In the data below, locate the line containing "985/71/12/42 Hương Lộ" and the line containing "области: что известно", then retype both and everything between them exactly. Pictures are not part of the copy.
>>>>>
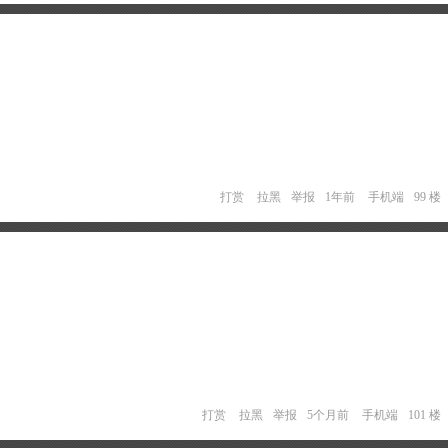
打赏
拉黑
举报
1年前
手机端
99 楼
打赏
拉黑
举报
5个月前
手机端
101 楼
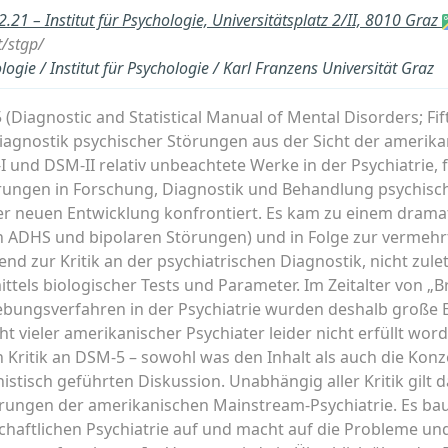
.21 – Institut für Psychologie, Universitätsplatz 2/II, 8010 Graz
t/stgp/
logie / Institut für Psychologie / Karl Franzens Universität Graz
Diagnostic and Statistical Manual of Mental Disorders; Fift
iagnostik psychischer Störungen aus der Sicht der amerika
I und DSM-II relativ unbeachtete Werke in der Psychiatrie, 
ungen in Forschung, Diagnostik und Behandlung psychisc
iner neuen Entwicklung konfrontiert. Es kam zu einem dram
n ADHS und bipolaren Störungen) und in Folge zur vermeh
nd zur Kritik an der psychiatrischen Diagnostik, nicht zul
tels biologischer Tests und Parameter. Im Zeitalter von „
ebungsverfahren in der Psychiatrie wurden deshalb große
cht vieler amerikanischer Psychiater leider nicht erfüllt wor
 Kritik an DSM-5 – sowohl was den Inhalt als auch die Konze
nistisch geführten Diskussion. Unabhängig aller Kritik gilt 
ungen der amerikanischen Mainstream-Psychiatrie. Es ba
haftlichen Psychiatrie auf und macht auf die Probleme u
<<<<<
>>>>>
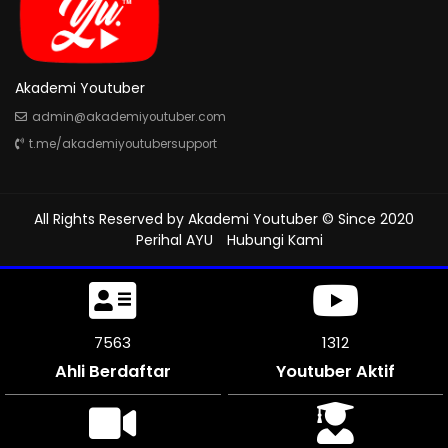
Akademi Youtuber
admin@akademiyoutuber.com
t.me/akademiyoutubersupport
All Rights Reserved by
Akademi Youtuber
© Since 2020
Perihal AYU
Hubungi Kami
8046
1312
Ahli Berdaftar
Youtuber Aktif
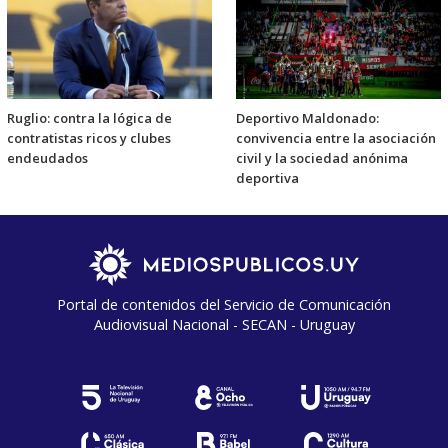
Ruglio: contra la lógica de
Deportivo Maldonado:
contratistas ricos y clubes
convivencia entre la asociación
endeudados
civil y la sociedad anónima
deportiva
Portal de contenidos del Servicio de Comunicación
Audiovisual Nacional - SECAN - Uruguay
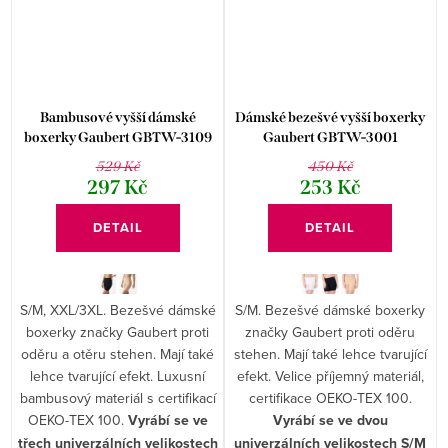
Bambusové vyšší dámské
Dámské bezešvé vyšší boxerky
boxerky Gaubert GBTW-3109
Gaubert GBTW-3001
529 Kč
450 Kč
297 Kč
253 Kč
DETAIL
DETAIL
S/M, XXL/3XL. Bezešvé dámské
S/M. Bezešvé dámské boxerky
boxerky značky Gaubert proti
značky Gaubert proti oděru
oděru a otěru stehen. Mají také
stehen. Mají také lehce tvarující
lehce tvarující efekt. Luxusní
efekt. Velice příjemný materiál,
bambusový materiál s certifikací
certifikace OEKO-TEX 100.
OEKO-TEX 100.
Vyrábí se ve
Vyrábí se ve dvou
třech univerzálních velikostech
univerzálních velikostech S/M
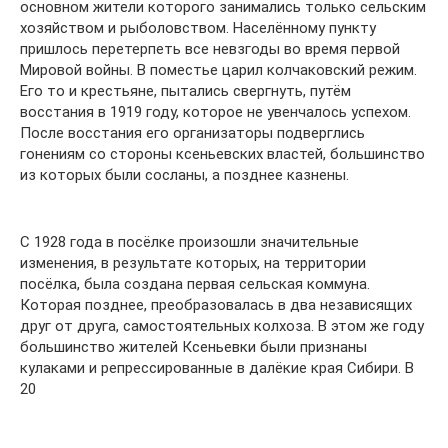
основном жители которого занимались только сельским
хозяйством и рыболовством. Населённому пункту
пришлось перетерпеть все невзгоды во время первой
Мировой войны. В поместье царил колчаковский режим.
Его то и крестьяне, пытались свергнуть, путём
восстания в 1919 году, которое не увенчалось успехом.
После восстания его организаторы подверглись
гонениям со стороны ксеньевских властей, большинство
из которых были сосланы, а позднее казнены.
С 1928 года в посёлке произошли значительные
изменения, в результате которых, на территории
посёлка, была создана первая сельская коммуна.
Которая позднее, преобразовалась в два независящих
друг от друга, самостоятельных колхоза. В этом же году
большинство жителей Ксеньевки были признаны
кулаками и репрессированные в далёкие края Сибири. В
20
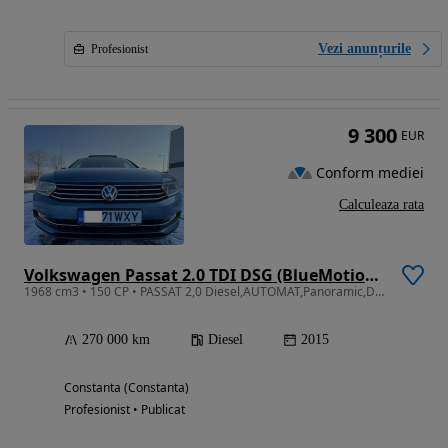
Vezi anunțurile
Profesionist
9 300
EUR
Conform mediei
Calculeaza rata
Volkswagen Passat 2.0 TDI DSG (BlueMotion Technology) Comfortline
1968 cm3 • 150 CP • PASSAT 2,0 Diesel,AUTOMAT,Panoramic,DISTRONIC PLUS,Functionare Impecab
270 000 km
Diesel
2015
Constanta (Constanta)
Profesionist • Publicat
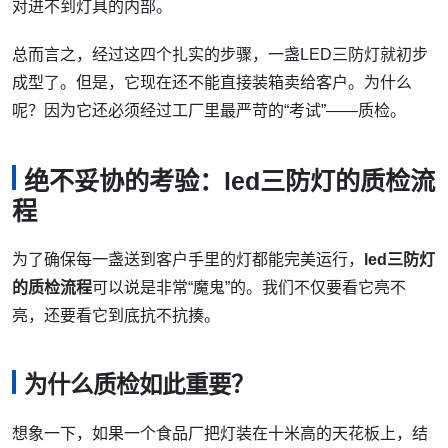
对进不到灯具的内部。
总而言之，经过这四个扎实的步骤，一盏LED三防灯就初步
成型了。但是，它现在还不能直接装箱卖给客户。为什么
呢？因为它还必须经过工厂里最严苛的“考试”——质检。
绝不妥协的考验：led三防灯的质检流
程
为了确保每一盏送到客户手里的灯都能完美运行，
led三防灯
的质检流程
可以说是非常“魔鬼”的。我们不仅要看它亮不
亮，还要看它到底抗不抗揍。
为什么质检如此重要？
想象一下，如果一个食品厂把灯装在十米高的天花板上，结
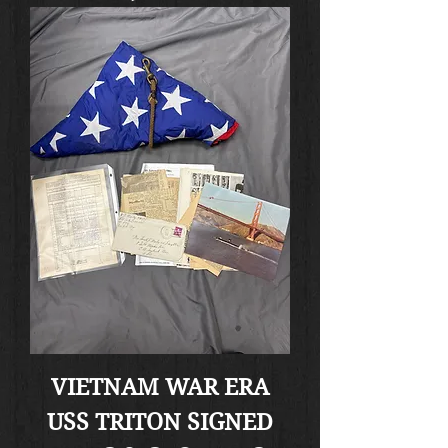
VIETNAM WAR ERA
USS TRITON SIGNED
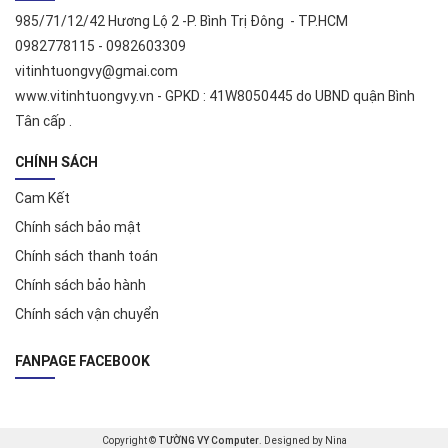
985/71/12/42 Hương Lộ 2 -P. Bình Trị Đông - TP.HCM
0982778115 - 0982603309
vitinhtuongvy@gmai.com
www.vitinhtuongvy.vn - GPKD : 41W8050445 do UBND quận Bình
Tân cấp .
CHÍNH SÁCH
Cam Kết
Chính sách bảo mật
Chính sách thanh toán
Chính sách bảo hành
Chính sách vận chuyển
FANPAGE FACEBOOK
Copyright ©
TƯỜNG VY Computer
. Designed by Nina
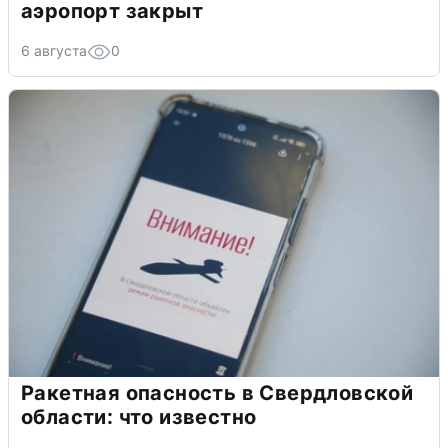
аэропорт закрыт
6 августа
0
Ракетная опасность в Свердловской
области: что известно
<<<<<
>>>>>
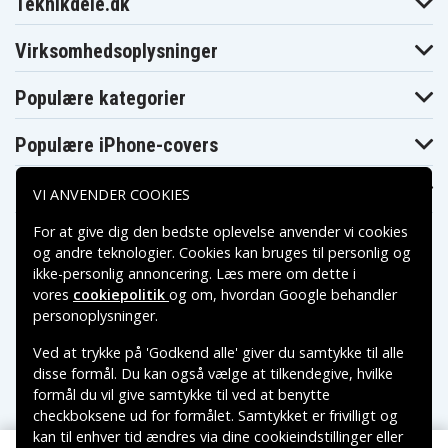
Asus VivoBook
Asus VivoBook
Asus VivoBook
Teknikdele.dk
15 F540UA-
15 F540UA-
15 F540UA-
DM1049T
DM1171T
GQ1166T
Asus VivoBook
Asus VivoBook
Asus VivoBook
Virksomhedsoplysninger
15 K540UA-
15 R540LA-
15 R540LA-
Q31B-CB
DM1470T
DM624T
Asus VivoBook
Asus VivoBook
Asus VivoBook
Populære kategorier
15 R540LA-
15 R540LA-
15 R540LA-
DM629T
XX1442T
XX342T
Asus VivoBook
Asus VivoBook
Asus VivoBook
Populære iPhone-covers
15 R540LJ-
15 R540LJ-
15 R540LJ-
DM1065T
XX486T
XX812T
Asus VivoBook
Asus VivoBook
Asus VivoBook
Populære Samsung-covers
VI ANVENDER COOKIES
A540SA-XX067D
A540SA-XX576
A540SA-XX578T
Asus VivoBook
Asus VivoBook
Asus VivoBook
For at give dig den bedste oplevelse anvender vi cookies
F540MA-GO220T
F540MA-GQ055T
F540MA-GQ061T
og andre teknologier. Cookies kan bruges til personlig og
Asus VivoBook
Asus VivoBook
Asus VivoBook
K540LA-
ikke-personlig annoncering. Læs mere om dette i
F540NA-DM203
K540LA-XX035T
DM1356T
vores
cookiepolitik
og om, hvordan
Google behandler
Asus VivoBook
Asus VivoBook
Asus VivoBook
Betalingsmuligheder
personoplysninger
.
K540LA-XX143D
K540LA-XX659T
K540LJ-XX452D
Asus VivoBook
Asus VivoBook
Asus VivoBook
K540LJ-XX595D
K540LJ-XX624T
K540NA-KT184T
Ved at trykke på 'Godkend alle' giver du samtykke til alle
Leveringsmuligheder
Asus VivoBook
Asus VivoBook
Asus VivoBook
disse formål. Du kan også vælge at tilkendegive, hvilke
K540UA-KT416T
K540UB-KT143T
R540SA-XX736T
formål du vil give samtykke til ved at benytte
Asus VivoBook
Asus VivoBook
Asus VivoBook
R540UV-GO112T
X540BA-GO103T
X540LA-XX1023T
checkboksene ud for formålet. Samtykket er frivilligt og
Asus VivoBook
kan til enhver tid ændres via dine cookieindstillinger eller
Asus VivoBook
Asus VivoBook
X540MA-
<<<<<
# Exercise solution
985/71/12/42 Hương Lộ 2 -P. Bình Trị Đông - TP.HCM
0982778115 - 0982603309
vitinhtuongvy@gmai.com
www.vitinhtuongvy.vn - GPKD : 41W8050445 do UBND quận Bình
Tân cấp .
CHÍNH SÁCH
Cam Kết
Chính sách bảo mật
Chính sách thanh toán
Chính sách bảo hành
Chính sách vận chuyển
FANPAGE FACEBOOK
Copyright ©
TƯỜNG VY Computer
. Designed by Nina
аэропорт закрыт
6 августа
0
Ракетная опасность в Свердловской
области: что известно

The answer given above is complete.